Soul can function as a synonym for spirit, mind or self; scientific works, in particular, often consider 'soul' as a synonym for 'mind'[citation needed].
The Modern English word soul derived from Old English sáwol, sáwel, first attested to in the 8th century poem Beowulf v. 2820 and in the Vespasian Psalter 77.50, and is cognate with other Germanic and Baltic terms for the same idea, including Gothic saiwala, Old High German sêula, sêla, Old Saxon sêola, Old Low Franconian sêla, sîla, Old Norse sála as well as Lithuanian siela. Further etymology of the Germanic word is uncertain. A more recent suggestion connects it with a root for "binding", Germanic *sailian (OE sēlian, OHG seilen), related to the notion of being "bound" in death, and the practice of ritually binding or restraining the corpse of the deceased in the grave to prevent his or her return as a ghost.

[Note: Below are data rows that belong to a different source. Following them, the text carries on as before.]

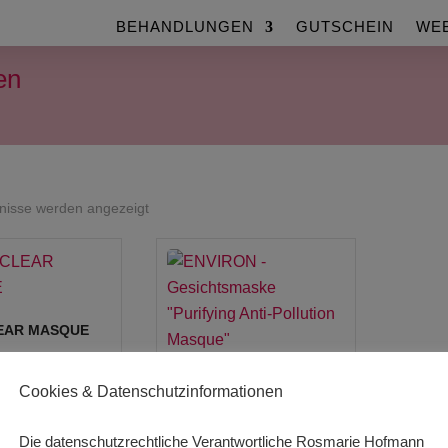
BEHANDLUNGEN
GUTSCHEIN
WE
en
Nach
bnisse werden angezeigt
Beliebtheit
sortiert
EAR MASQUE
ENVIRON –
Cookies & Datenschutzinformationen
/
1000
ml
Gesichtsmaske „Purifying
Anti-Pollution Masque“
 MwSt.
Die datenschutzrechtliche Verantwortliche Rosmarie Hofmann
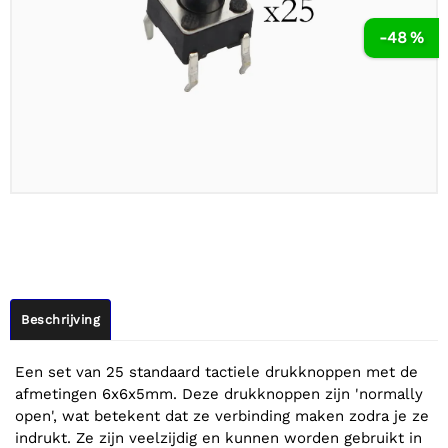
-48 %
Beschrijving
Een set van 25 standaard tactiele drukknoppen met de
afmetingen 6x6x5mm. Deze drukknoppen zijn 'normally
open', wat betekent dat ze verbinding maken zodra je ze
indrukt. Ze zijn veelzijdig en kunnen worden gebruikt in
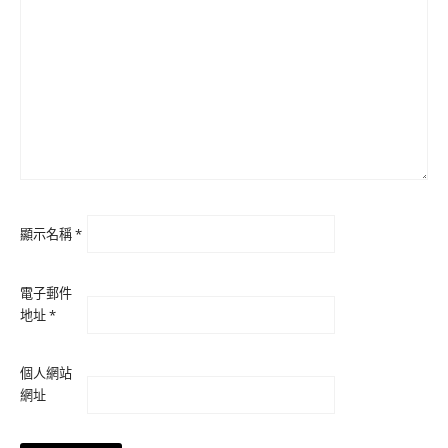
顯示名稱
*
電子郵件
地址
*
個人網站
網址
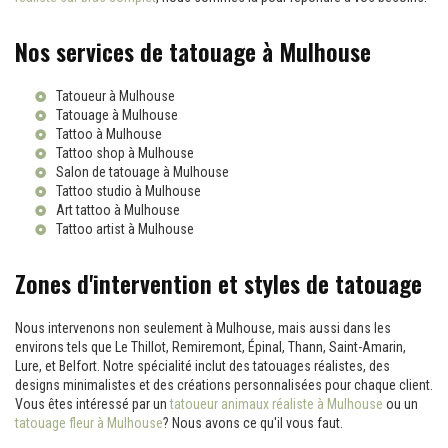
Nos services de tatouage à Mulhouse
Tatoueur à Mulhouse
Tatouage à Mulhouse
Tattoo à Mulhouse
Tattoo shop à Mulhouse
Salon de tatouage à Mulhouse
Tattoo studio à Mulhouse
Art tattoo à Mulhouse
Tattoo artist à Mulhouse
Zones d'intervention et styles de tatouage
Nous intervenons non seulement à Mulhouse, mais aussi dans les
environs tels que Le Thillot, Remiremont, Épinal, Thann, Saint-Amarin,
Lure, et Belfort. Notre spécialité inclut des tatouages réalistes, des
designs minimalistes et des créations personnalisées pour chaque client.
Vous êtes intéressé par un
tatoueur animaux réaliste à Mulhouse
ou un
tatouage fleur à Mulhouse
? Nous avons ce qu'il vous faut.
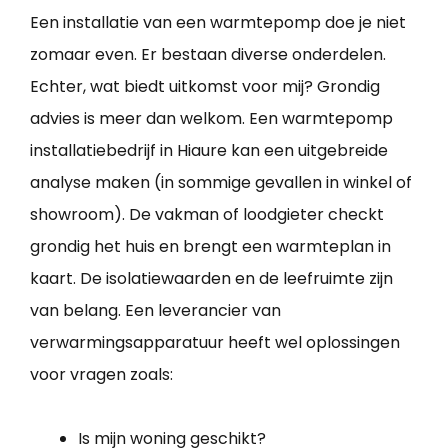
Een installatie van een warmtepomp doe je niet
zomaar even. Er bestaan diverse onderdelen.
Echter, wat biedt uitkomst voor mij? Grondig
advies is meer dan welkom. Een warmtepomp
installatiebedrijf in Hiaure kan een uitgebreide
analyse maken (in sommige gevallen in winkel of
showroom). De vakman of loodgieter checkt
grondig het huis en brengt een warmteplan in
kaart. De isolatiewaarden en de leefruimte zijn
van belang. Een leverancier van
verwarmingsapparatuur heeft wel oplossingen
voor vragen zoals:
Is mijn woning geschikt?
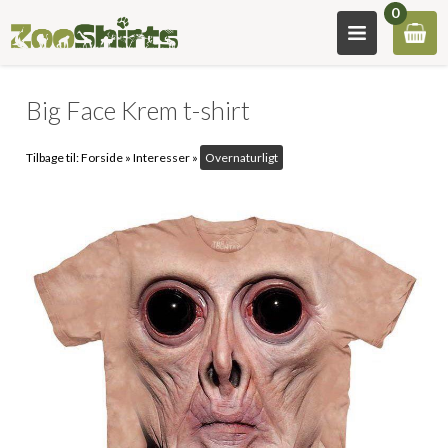
0
Big Face Krem t-shirt
Tilbage til:
Forside
»
Interesser
»
Overnaturligt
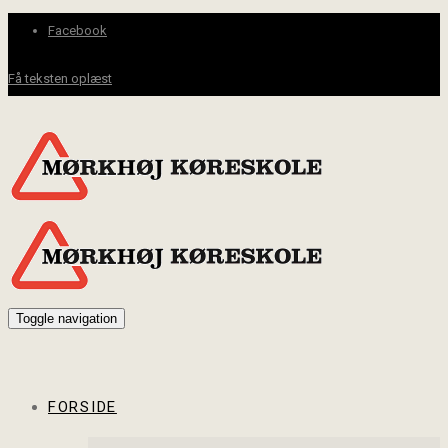
Facebook
Få teksten oplæst
Toggle navigation
FORSIDE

The English word spirit (from Latin spiritus "breath") has many differing meanings and connotations, most of them relating to a non-corporeal substance contrasted with the material body. The spirit of a living thing usually refers to or explains its consciousness. The notions of a person's "spirit" and "soul" often also overlap, as both contrast with body and both are understood as surviving the bodily death in religion and occultism, and "spirit" can also have the sense of "ghost", i.e. a manifestation of the spirit of a deceased person.
The term may also refer to any incorporeal or immaterial being, such as demons or deities, in Christianity specifically the Holy Spirit experienced by the disciples at Pentecost.
The English word spirit comes from the Latin spiritus, meaning "breath", but also "spirit, soul, courage, vigor", ultimately from a Proto-Indo-European *(s)peis. It is distinguished from Latin anima, "soul." In Greek, this distinction exists between pneuma (πνευμα), "breath, motile air, spirit," and psykhē (ψυχη), "soul."